The mandala, which is ancient Sanskrit for “circle,” is a symbolic circular design that portrays balance, symmetry, and wholeness. Mandalas are found in almost every culture, and can serve as a sacred reminder of the path we seek to walk. I see nature mandalas as a continuing practice of learning the land—connecting to the plant and tree life that make up my homescape, learning from them of the medicine and food they offer, leaning into their seasonal stories, remembering our interrelatedness and meant-for-ness. Its a time when we can consciously offer gratitude to the wild world for accompanying and witnessing our journey to a deeper sense of our belonging.

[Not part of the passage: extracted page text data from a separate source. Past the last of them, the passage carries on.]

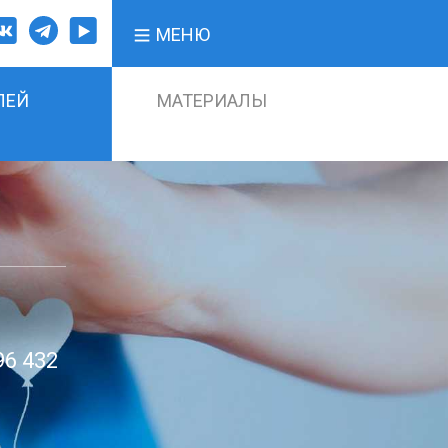
МЕНЮ
ЛЕЙ
МАТЕРИАЛЫ
96 432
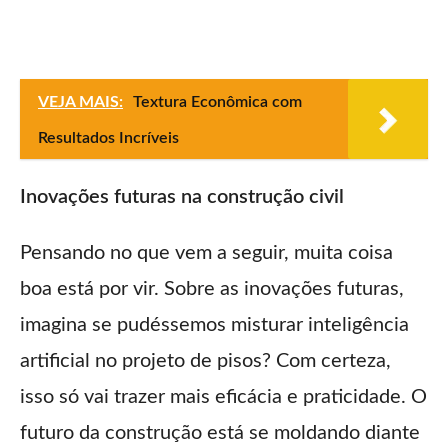
VEJA MAIS:
Textura Econômica com
Resultados Incríveis
Inovações futuras na construção civil
Pensando no que vem a seguir, muita coisa
boa está por vir. Sobre as inovações futuras,
imagina se pudéssemos misturar inteligência
artificial no projeto de pisos? Com certeza,
isso só vai trazer mais eficácia e praticidade. O
futuro da construção está se moldando diante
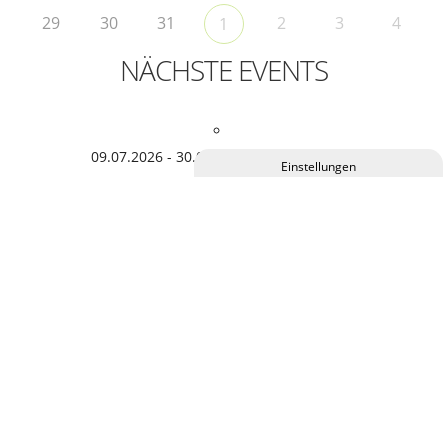
29
30
31
2
3
4
1
NÄCHSTE EVENTS
09.07.2026 - 30.08.2026,
Ganztägig Uhr
Privatsphäre-Einstellungen ändern
Kunstausstellung Zwischentöne
Historie der Privatsphäre-Einstellungen
Einwilligungen widerrufen
20.08.2026,
19:30 Uhr
Bidla Buh – “Die große Abschiedstour”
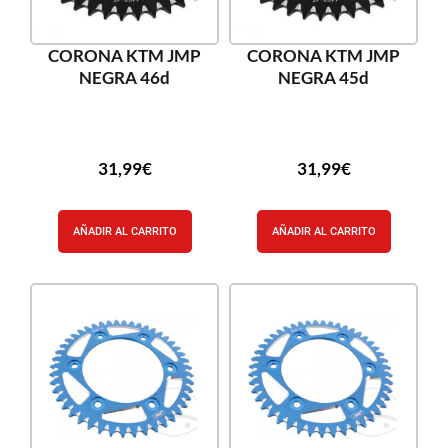
CORONA KTM JMP
CORONA KTM JMP
NEGRA 46d
NEGRA 45d
31,99
€
31,99
€
AÑADIR AL CARRITO
AÑADIR AL CARRITO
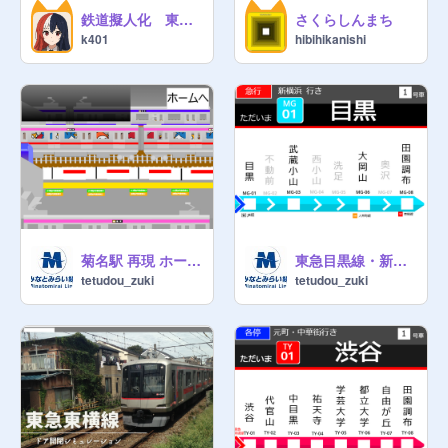
鉄道擬人化 東急3000系
さくらしんまち
k401
hibihikanishi
菊名駅 再現 ホーム・改札 みなとみらい線ver
東急目黒線・新横浜線 トレインビジョン再現
tetudou_zuki
tetudou_zuki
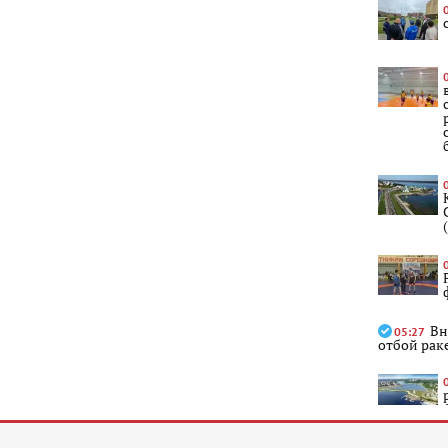
Вн
05:27
отбой рак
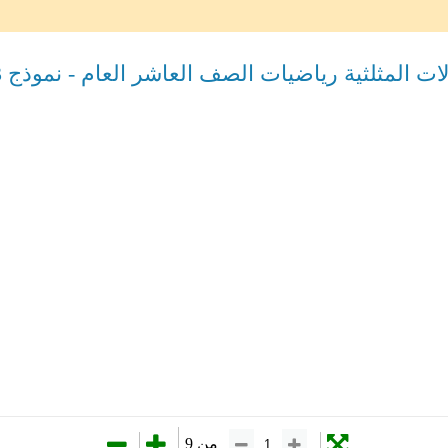
 المثلثية رياضيات الصف العاشر العام - نموذج 3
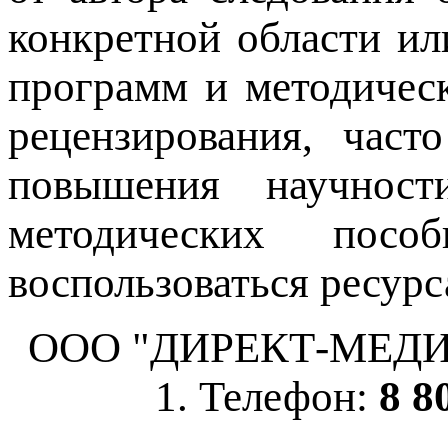
конкретной области ил
программ и методичес
рецензирования, част
повышения научнос
методических пос
воспользоваться ресурс
ООО "ДИРЕКТ-МЕДИА", 
1. Телефон:
8 8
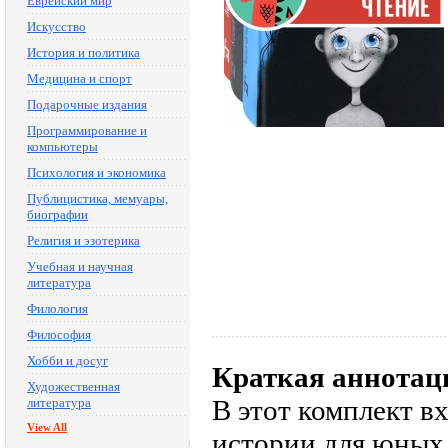
Еврейский мир
Искусство
История и политика
Медицина и спорт
Подарочные издания
Программирование и
компьютеры
Психология и экономика
Публицистика, мемуары,
биографии
Религия и эзотерика
Учебная и научная
литература
Филология
Философия
Хобби и досуг
Краткая аннотац
Художественная
В этот комплект в
литература
View All
истории для юных 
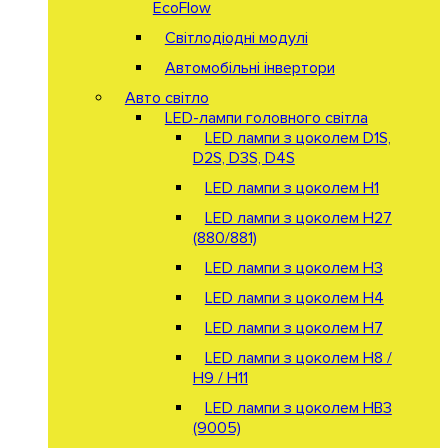
EcoFlow
Світлодіодні модулі
Автомобільні інвертори
Авто світло
LED-лампи головного світла
LED лампи з цоколем D1S,
D2S, D3S, D4S
LED лампи з цоколем H1
LED лампи з цоколем H27
(880/881)
LED лампи з цоколем H3
LED лампи з цоколем H4
LED лампи з цоколем H7
LED лампи з цоколем H8 /
H9 / H11
LED лампи з цоколем HB3
(9005)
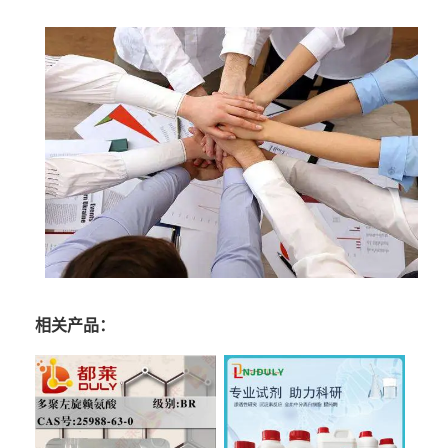
相关产品：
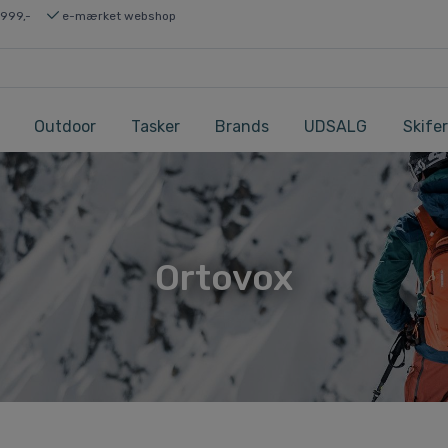
 999,-
e-mærket webshop
Outdoor
Tasker
Brands
UDSALG
Skifer
Ortovox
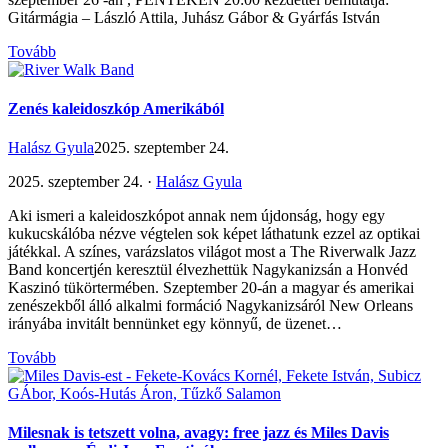
Gitármágia – László Attila, Juhász Gábor & Gyárfás István
Tovább
Zenés kaleidoszkóp Amerikából
Halász Gyula
2025. szeptember 24.
2025. szeptember 24. ·
Halász Gyula
Aki ismeri a kaleidoszkópot annak nem újdonság, hogy egy
kukucskálóba nézve végtelen sok képet láthatunk ezzel az optikai
játékkal. A színes, varázslatos világot most a The Riverwalk Jazz
Band koncertjén keresztül élvezhettük Nagykanizsán a Honvéd
Kaszinó tükörtermében. Szeptember 20-án a magyar és amerikai
zenészekből álló alkalmi formáció Nagykanizsáról New Orleans
irányába invitált bennünket egy könnyű, de üzenet…
Tovább
Milesnak is tetszett volna, avagy: free jazz és Miles Davis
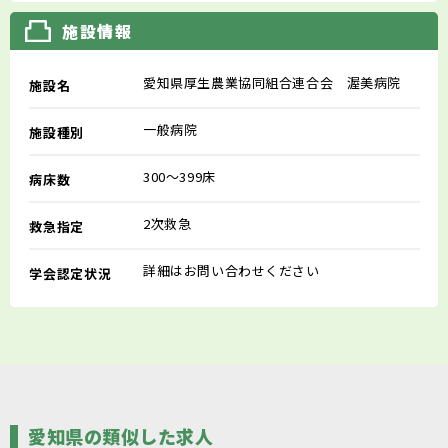
施設情報
愛知県厚生農業協同組合連合会 渥美病院
施設名
一般病院
施設種別
300～399床
病床数
2次救急
救急指定
詳細はお問い合わせください
学会認定状況
愛知県の類似した求人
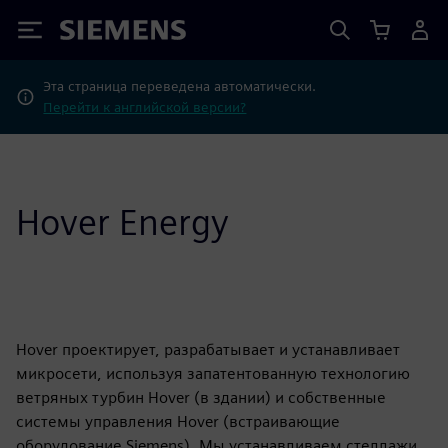
Siemens
Эта страница переведена автоматически.
Перейти к английской версии?
Hover Energy
Hover проектирует, разрабатывает и устанавливает
микросети, используя запатентованную технологию
ветряных турбин Hover (в здании) и собственные
системы управления Hover (встраивающие
оборудование Siemens). Мы устанавливаем стеллажи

This is a practice of forming what theologian Steven Bouma-Prediger calls an ecological perception of place. To offer this way of seeing to our children is to gift them with a lens and way of being that will contribute to their flourishing selves and a future for our Sacred Earth that is flourishing as well.


A Nod to the Important Details

Please don’t read this retreat as a perfect rite. I’m certain I didn’t do certain things well, or forgot about other elements entirely. My drum was damp and cold so wouldn’t work. Rain drops kept falling on the candle at the labyrinth’s center. I got us lost on our first afternoon’s hike. I stepped accidentally on one too many slugs much to my daughter’s disappointment. We did read almost half of Harry Potter’s Sorcerers Stone, ate chocolate and smoked gouda cheese, and gave in to cuddles whenever the fancy struck, which for my daughter is near all the time. In its imperfection, this time was near perfect for us, and my sense is that with your own intention and imagination, you too could create a meaningful rite as well.